2013 Annual Report
1a.Objectives (from AD-416):
The Agricultural Research Service (ARS) will support the Department of State’s Biosecurity Engagement Program (BEP) mission through scientific cooperation in agricultural research to:
• Reduce the potential for dual-use application of biological sciences and technologies, particularly by terrorists and proliferant states;
• Support U.S. efforts to counter biological terrorism;
• Improve international bioscience laboratory capacity through research projects on infectious diseases that will lead to improved surveillance, diagnostics and disease control;
• Build science, technology and research sustainability; and
• Support long-term proliferation threat reduction.
ARS’s programs advance agricultural science by establishing new expertise in BEP targeted countries, helping to improve the economy of BEP countries through advances in agricultural science and technology, and while enhancing the effectiveness and productivity of ARS research programs.
The Office of International Research Programs (OIRP) of ARS, in coordination with the State Department’s Bureau of International Security and Nonproliferation/Cooperative Threat Reduction Office (ISN/CTR), will provide program management and administrative approval and oversight to ensure that all collaborations are consistent with ARS objectives and U.S. foreign policy. OIRP will work with additional relevant partners to engage scientific experts in animal health research, development, monitoring and surveillance.
1b.Approach (from AD-416):
The Office of International Research Programs (OIRP) of ARS, in coordination with the State Department’s Bureau of International Security and Nonproliferation/Cooperative Threat Reduction Office (ISN/CTR), will provide program management and administrative approval and oversight to ensure that all collaborations are consistent with ARS objectives and U.S. foreign policy. OIRP will work with additional relevant partners to engage scientific experts in agricultural research, development, monitoring and surveillance.
In FY13, STATE and ARS supported biosecurity engagement through 44 on-going research projects with Egypt, Yemen, India, Indonesia, Kazakhstan, Pakistan, Philippines, Russia, South Africa, Tajikistan, Ukraine, Uzbekistan, and Vietnam. These include viroid and phytoplasma diseases affecting potato production in Russia; evaluation of potential germplasm resistance against root-knot nematode and Fusarium wilt diseases in cotton; Rift Valley fever diagnosis and surveillance; vaccine studies for foot-and-mouth disease; and surveillance and control of Newcastle disease; and detection and characterization of newly emerged Newcastle disease and avian influenza viruses.
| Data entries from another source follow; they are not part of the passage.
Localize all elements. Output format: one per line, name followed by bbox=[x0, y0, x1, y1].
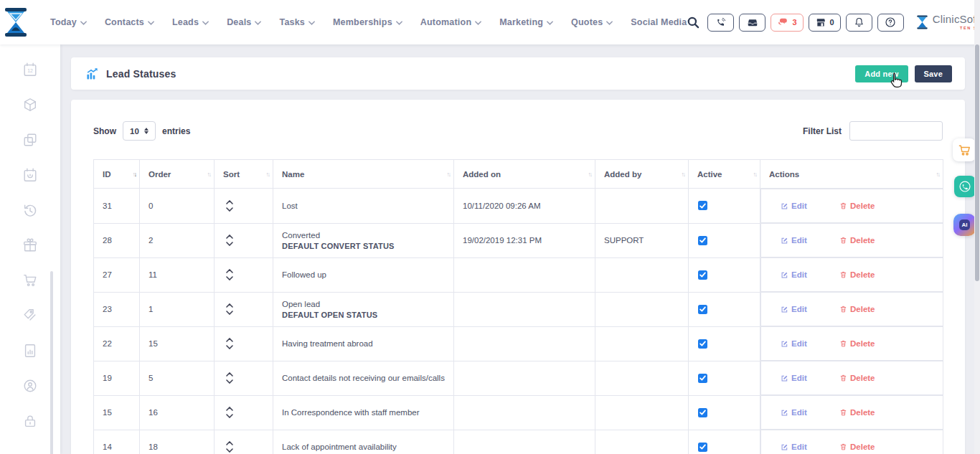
hourglass-logo-icon bbox=[0, 8, 32, 37]
chevron-down-icon bbox=[80, 21, 87, 25]
sort-arrows-icon: ↑↓ bbox=[133, 171, 136, 178]
floating-cart-button[interactable] bbox=[953, 138, 976, 161]
phone-button[interactable] bbox=[707, 14, 734, 32]
move-up-button[interactable] bbox=[226, 269, 233, 273]
column-header-name[interactable]: Name↑↓ bbox=[273, 160, 454, 189]
edit-button[interactable]: Edit bbox=[781, 374, 839, 382]
sidebar-item-cart-icon[interactable] bbox=[22, 273, 38, 288]
pos-button[interactable]: 0 bbox=[809, 14, 841, 32]
sidebar-item-user-clock-icon[interactable] bbox=[22, 378, 38, 394]
nav-item-social-media[interactable]: Social Media bbox=[631, 17, 687, 27]
chat-count-badge: 3 bbox=[792, 18, 796, 27]
active-checkbox[interactable] bbox=[698, 408, 707, 417]
nav-item-marketing[interactable]: Marketing bbox=[499, 17, 553, 27]
edit-button[interactable]: Edit bbox=[781, 408, 839, 417]
move-up-button[interactable] bbox=[226, 338, 233, 342]
column-header-order[interactable]: Order↑↓ bbox=[140, 160, 215, 189]
edit-button[interactable]: Edit bbox=[781, 305, 839, 313]
sidebar-item-lock-icon[interactable] bbox=[22, 413, 38, 429]
active-checkbox[interactable] bbox=[698, 443, 707, 452]
delete-button[interactable]: Delete bbox=[839, 270, 875, 279]
delete-button[interactable]: Delete bbox=[839, 443, 875, 451]
active-checkbox[interactable] bbox=[698, 201, 707, 210]
app-logo[interactable] bbox=[0, 8, 32, 37]
move-up-button[interactable] bbox=[226, 407, 233, 411]
sidebar-item-report-icon[interactable] bbox=[22, 343, 38, 359]
nav-item-deals[interactable]: Deals bbox=[227, 17, 261, 27]
table-row: 231Open leadDEFAULT OPEN STATUSEditDelet… bbox=[94, 292, 943, 326]
edit-button[interactable]: Edit bbox=[781, 202, 839, 210]
delete-button[interactable]: Delete bbox=[839, 408, 875, 417]
floating-phone-button[interactable] bbox=[954, 176, 976, 197]
move-up-button[interactable] bbox=[226, 372, 233, 377]
move-up-button[interactable] bbox=[226, 200, 233, 204]
column-header-id[interactable]: ID↑↓ bbox=[94, 160, 140, 189]
edit-button[interactable]: Edit bbox=[781, 443, 839, 451]
nav-item-tasks[interactable]: Tasks bbox=[279, 17, 315, 27]
move-down-button[interactable] bbox=[226, 414, 233, 418]
column-header-actions[interactable]: Actions↑↓ bbox=[760, 160, 943, 189]
window-scrollbar-thumb[interactable] bbox=[975, 44, 979, 281]
delete-button[interactable]: Delete bbox=[839, 374, 875, 382]
move-up-button[interactable] bbox=[226, 235, 233, 239]
delete-button[interactable]: Delete bbox=[839, 236, 875, 245]
nav-item-memberships[interactable]: Memberships bbox=[333, 17, 402, 27]
sidebar-item-copy-icon[interactable] bbox=[22, 132, 38, 148]
filter-input[interactable] bbox=[849, 121, 943, 141]
active-checkbox[interactable] bbox=[698, 374, 707, 383]
brand-name: ClinicSoftware bbox=[933, 13, 980, 25]
chat-button[interactable]: 3 bbox=[771, 14, 803, 32]
nav-item-leads[interactable]: Leads bbox=[172, 17, 209, 27]
window-scrollbar-track[interactable] bbox=[974, 0, 980, 454]
sidebar-item-calendar-check-icon[interactable] bbox=[22, 167, 38, 183]
edit-button[interactable]: Edit bbox=[781, 270, 839, 279]
move-down-button[interactable] bbox=[226, 276, 233, 280]
move-down-button[interactable] bbox=[226, 242, 233, 246]
question-icon bbox=[885, 16, 896, 28]
nav-item-contacts[interactable]: Contacts bbox=[105, 17, 154, 27]
floating-ai-button[interactable]: AI bbox=[953, 214, 976, 236]
move-up-button[interactable] bbox=[226, 441, 233, 445]
move-down-button[interactable] bbox=[226, 345, 233, 349]
table-row: 1418Lack of appointment availabilityEdit… bbox=[94, 430, 943, 454]
save-button[interactable]: Save bbox=[915, 65, 953, 82]
add-new-button[interactable]: Add new bbox=[855, 65, 908, 82]
nav-item-today[interactable]: Today bbox=[50, 17, 87, 27]
move-down-button[interactable] bbox=[226, 311, 233, 315]
sidebar-scrollbar[interactable] bbox=[50, 271, 53, 454]
nav-item-quotes[interactable]: Quotes bbox=[571, 17, 613, 27]
column-header-sort[interactable]: Sort↑↓ bbox=[215, 160, 273, 189]
chevron-down-icon bbox=[396, 21, 402, 25]
active-checkbox[interactable] bbox=[698, 270, 707, 280]
sort-arrows-icon: ↑↓ bbox=[936, 171, 940, 178]
column-header-added-on[interactable]: Added on↑↓ bbox=[454, 160, 595, 189]
sidebar-item-gift-icon[interactable] bbox=[22, 237, 38, 253]
cell-actions: EditDelete bbox=[760, 395, 943, 430]
nav-item-automation[interactable]: Automation bbox=[420, 17, 481, 27]
help-button[interactable] bbox=[877, 14, 904, 32]
edit-button[interactable]: Edit bbox=[781, 236, 839, 245]
search-button[interactable] bbox=[687, 16, 699, 29]
column-header-added-by[interactable]: Added by↑↓ bbox=[595, 160, 689, 189]
move-down-button[interactable] bbox=[226, 207, 233, 212]
delete-button[interactable]: Delete bbox=[839, 202, 875, 210]
column-header-active[interactable]: Active↑↓ bbox=[689, 160, 760, 189]
move-down-button[interactable] bbox=[226, 448, 233, 453]
delete-button[interactable]: Delete bbox=[839, 339, 875, 348]
inbox-button[interactable] bbox=[739, 14, 765, 32]
edit-button[interactable]: Edit bbox=[781, 339, 839, 348]
page-size-select[interactable]: 10 bbox=[123, 121, 156, 141]
sidebar-item-package-icon[interactable] bbox=[22, 97, 38, 113]
notifications-button[interactable] bbox=[846, 14, 872, 32]
sidebar-item-tags-icon[interactable] bbox=[22, 308, 38, 323]
move-down-button[interactable] bbox=[226, 379, 233, 384]
move-up-button[interactable] bbox=[226, 303, 233, 308]
active-checkbox[interactable] bbox=[698, 305, 707, 314]
sidebar-item-calendar-icon[interactable]: 12 bbox=[22, 62, 38, 77]
sidebar-item-history-icon[interactable] bbox=[22, 202, 38, 218]
cell-sort bbox=[215, 395, 273, 430]
delete-button[interactable]: Delete bbox=[839, 305, 875, 313]
page-title: Lead Statuses bbox=[106, 68, 176, 80]
active-checkbox[interactable] bbox=[698, 236, 707, 245]
active-checkbox[interactable] bbox=[698, 339, 707, 349]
A new project was started with Ukraine on development of vaccines against Newcastle disease using recombinant DNA technology and study of their protective effects in chickens with the Institute of Experimental and Clinical Veterinary Medicine. ARS extended a project with Novosibirsk State University in Russia on the ecology of influenza A and Newcastle disease viruses in wild birds and poultry in eastern Siberia and pathogenic characterization of isolated influenza viruses in avian species including H5N1 highly pathogenic viruses. ARS continues to work through the Agriculture Office, US Mission, Algeria to initiate the Rift Valley Fever research and control project which was funded in FY 2011 but has not yet received a formal proposal from Algeria.
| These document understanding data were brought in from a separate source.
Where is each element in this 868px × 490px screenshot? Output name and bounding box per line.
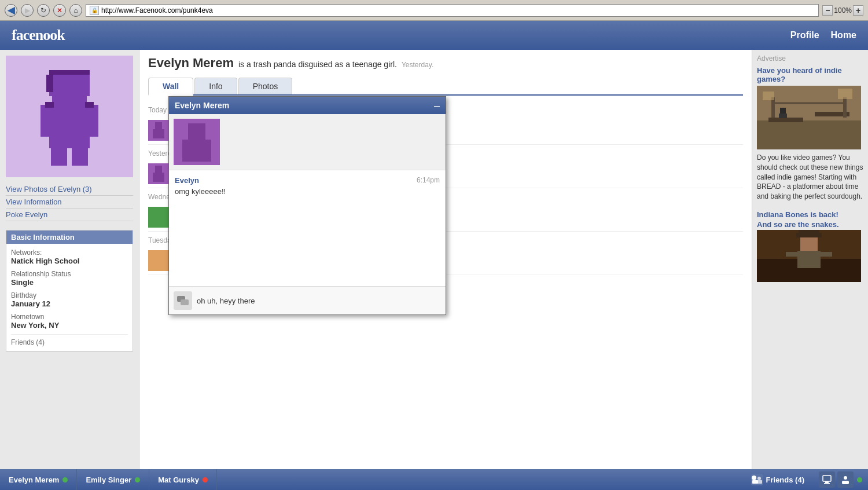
svg-rect-21 <box>188 123 205 140</box>
main-content: View Photos of Evelyn (3) View Informati… <box>0 50 868 469</box>
svg-rect-22 <box>182 140 211 162</box>
relationship-label: Relationship Status <box>11 270 128 278</box>
chat-reply-text: oh uh, heyy there <box>197 297 255 305</box>
home-button[interactable]: ⌂ <box>69 4 82 17</box>
svg-rect-12 <box>45 102 54 108</box>
svg-rect-51 <box>824 483 830 484</box>
profile-tabs: Wall Info Photos <box>148 78 743 96</box>
ad1-title[interactable]: Have you heard of indie games? <box>757 66 863 83</box>
zoom-level: 100% <box>834 6 852 14</box>
svg-rect-26 <box>757 120 861 149</box>
svg-rect-34 <box>763 92 774 100</box>
chat-bar-name-evelyn: Evelyn Merem <box>9 476 59 484</box>
ad1-image <box>757 86 861 149</box>
site-logo[interactable]: facenook <box>12 27 65 44</box>
post-avatar-2-icon <box>148 163 169 184</box>
status-dot-mat <box>203 477 208 482</box>
friends-icon <box>751 474 763 485</box>
chat-bar-friends[interactable]: Friends (4) <box>742 469 813 490</box>
svg-rect-45 <box>752 476 756 480</box>
hometown-row: Hometown New York, NY <box>11 313 128 330</box>
relationship-value: Single <box>11 278 128 287</box>
left-sidebar: View Photos of Evelyn (3) View Informati… <box>0 50 139 469</box>
birthday-value: January 12 <box>11 299 128 308</box>
svg-rect-11 <box>62 98 76 105</box>
svg-rect-24 <box>181 299 189 305</box>
profile-picture <box>6 56 133 177</box>
address-icon: 🔒 <box>90 6 99 15</box>
stop-button[interactable]: ✕ <box>53 4 66 17</box>
birthday-label: Birthday <box>11 291 128 299</box>
svg-rect-33 <box>843 97 847 118</box>
chat-minimize-button[interactable]: – <box>434 100 440 111</box>
nav-home[interactable]: Home <box>831 30 856 41</box>
profile-silhouette-icon <box>23 64 116 169</box>
zoom-controls: − 100% + <box>822 5 863 16</box>
address-bar[interactable]: 🔒 http://www.Facenook.com/punk4eva <box>86 4 819 17</box>
ad1-description[interactable]: Do you like video games? You should chec… <box>757 153 863 202</box>
nav-profile[interactable]: Profile <box>790 30 819 41</box>
networks-label: Networks: <box>11 248 128 257</box>
svg-rect-44 <box>757 230 861 282</box>
back-button[interactable]: ◀ <box>5 4 17 17</box>
svg-rect-15 <box>155 122 162 129</box>
zoom-out-button[interactable]: − <box>822 5 833 16</box>
tab-info[interactable]: Info <box>194 78 237 94</box>
svg-point-52 <box>844 476 847 480</box>
chat-header: Evelyn Merem – <box>169 97 446 114</box>
zoom-in-button[interactable]: + <box>853 5 863 16</box>
chat-bar-item-mat[interactable]: Mat Gursky <box>149 469 217 490</box>
ad-block-2: Indiana Bones is back! And so are the sn… <box>757 210 863 282</box>
friends-list-icon <box>752 476 762 484</box>
center-content: Evelyn Merem is a trash panda disguised … <box>139 50 752 469</box>
chat-bar-name-mat: Mat Gursky <box>158 476 199 484</box>
browser-toolbar: ◀ ▶ ↻ ✕ ⌂ 🔒 http://www.Facenook.com/punk… <box>0 0 868 21</box>
view-photos-link[interactable]: View Photos of Evelyn (3) <box>6 183 133 196</box>
svg-rect-9 <box>51 148 67 166</box>
chat-body: Evelyn 6:14pm omg kyleeeee!! <box>169 170 446 286</box>
post-avatar-4 <box>148 250 169 271</box>
svg-rect-49 <box>823 476 831 481</box>
chat-input-area: oh uh, heyy there <box>169 286 446 315</box>
tab-photos[interactable]: Photos <box>238 78 293 94</box>
chat-status-dot <box>857 477 862 482</box>
svg-rect-5 <box>46 75 53 92</box>
basic-info-section: Basic Information Networks: Natick High … <box>6 230 133 352</box>
ad2-image <box>757 230 861 282</box>
chat-settings-button[interactable] <box>819 471 835 488</box>
basic-info-body: Networks: Natick High School Relationshi… <box>6 244 133 351</box>
poke-link[interactable]: Poke Evelyn <box>6 209 133 221</box>
svg-rect-19 <box>153 173 164 182</box>
status-dot-evelyn <box>62 477 68 482</box>
svg-rect-7 <box>41 105 52 137</box>
hometown-label: Hometown <box>11 313 128 321</box>
refresh-button[interactable]: ↻ <box>37 4 50 17</box>
view-info-link[interactable]: View Information <box>6 196 133 209</box>
friends-count[interactable]: Friends (4) <box>11 334 128 346</box>
chat-bar-item-evelyn[interactable]: Evelyn Merem <box>0 469 77 490</box>
chat-window-title: Evelyn Merem <box>175 101 229 110</box>
ad1-image-svg <box>757 86 861 149</box>
ad-block-1: Have you heard of indie games? <box>757 66 863 202</box>
hometown-value: New York, NY <box>11 321 128 330</box>
svg-rect-4 <box>49 70 90 75</box>
ad2-title2[interactable]: And so are the snakes. <box>757 220 863 229</box>
svg-rect-35 <box>838 89 852 99</box>
svg-rect-48 <box>757 480 762 484</box>
advertise-label: Advertise <box>757 54 863 63</box>
chat-bar-item-emily[interactable]: Emily Singer <box>77 469 149 490</box>
profile-status: is a trash panda disguised as a teenage … <box>238 60 397 69</box>
relationship-row: Relationship Status Single <box>11 270 128 287</box>
svg-rect-2 <box>84 73 90 96</box>
ad2-title1[interactable]: Indiana Bones is back! <box>757 210 863 219</box>
status-dot-emily <box>135 477 140 482</box>
svg-rect-29 <box>780 108 786 114</box>
chat-user-button[interactable] <box>837 471 854 488</box>
url-text: http://www.Facenook.com/punk4eva <box>101 6 213 14</box>
monitor-icon <box>822 475 832 484</box>
svg-rect-30 <box>779 114 787 118</box>
tab-wall[interactable]: Wall <box>148 78 193 96</box>
forward-button[interactable]: ▶ <box>21 4 34 17</box>
svg-rect-13 <box>85 102 94 108</box>
svg-rect-16 <box>153 129 164 138</box>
Projects on Porcine Reproductive and Respiratory Syndrome and control of livestock parasites, both conducted in partnership with the Philippines Animal Health Center, have been completed. In the former Soviet Union region, 21 research projects completed in FY13: one project with the Republic of Georgia on “Countermeasures for the Control of African Swine Fever;” two projects with Kazakhstan on restoring regular monitoring of pasturelands of Kazakhstan to decrease desertification and the development of an edible vaccine for sheep pox using transgenic plants; 13 projects with Russia in the areas of animal health (e.g. avian influenza, Marek’s disease, and prion disease) and plant health (e.g. septorioses of cereals, identification of plant parasitic nematodes, viroid and phytoplasma diseases affecting potato production); one project with Ukraine on the investigation the mechanisms of mucosal innate immunity to avian influenza; four projects with Uzbekistan on cotton disease, development of cottonseed as a feed for non-ruminant animals, the effects of agricultural practices on water quality and yield, and the cattle disease Pasteurella.